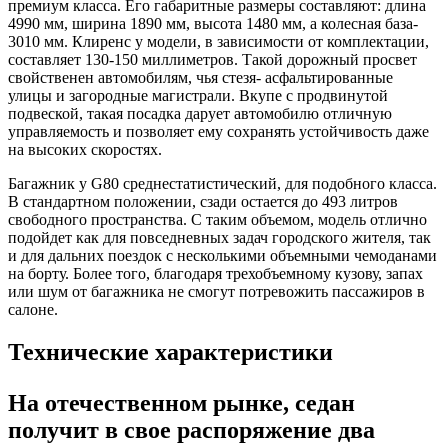
премиум класса. Его габаритные размеры составляют: длина
4990 мм, ширина 1890 мм, высота 1480 мм, а колесная база-
3010 мм. Клиренс у модели, в зависимости от комплектации,
составляет 130-150 миллиметров. Такой дорожный просвет
свойственен автомобилям, чья стезя- асфальтированные
улицы и загородные магистрали. Вкупе с продвинутой
подвеской, такая посадка дарует автомобилю отличную
управляемость и позволяет ему сохранять устойчивость даже
на высоких скоростях.
Багажник у G80 среднестатистический, для подобного класса.
В стандартном положении, сзади остается до 493 литров
свободного пространства. С таким объемом, модель отлично
подойдет как для повседневных задач городского жителя, так
и для дальних поездок с несколькими объемными чемоданами
на борту. Более того, благодаря трехобъемному кузову, запах
или шум от багажника не смогут потревожить пассажиров в
салоне.
Технические характеристики
На отечественном рынке, седан
получит в свое распоряжение два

• TASK OBJECTIVE:
Word for word, restate all of the data, but do not copy the pictures.

• SOLUTION TO THE EXERCISE:
премиум класса. Его габаритные размеры составляют: длина
4990 мм, ширина 1890 мм, высота 1480 мм, а колесная база-
3010 мм. Клиренс у модели, в зависимости от комплектации,
составляет 130-150 миллиметров. Такой дорожный просвет
свойственен автомобилям, чья стезя- асфальтированные
улицы и загородные магистрали. Вкупе с продвинутой
подвеской, такая посадка дарует автомобилю отличную
управляемость и позволяет ему сохранять устойчивость даже
на высоких скоростях.
Багажник у G80 среднестатистический, для подобного класса.
В стандартном положении, сзади остается до 493 литров
свободного пространства. С таким объемом, модель отлично
подойдет как для повседневных задач городского жителя, так
и для дальних поездок с несколькими объемными чемоданами
на борту. Более того, благодаря трехобъемному кузову, запах
или шум от багажника не смогут потревожить пассажиров в
салоне.
Технические характеристики
На отечественном рынке, седан
получит в свое распоряжение два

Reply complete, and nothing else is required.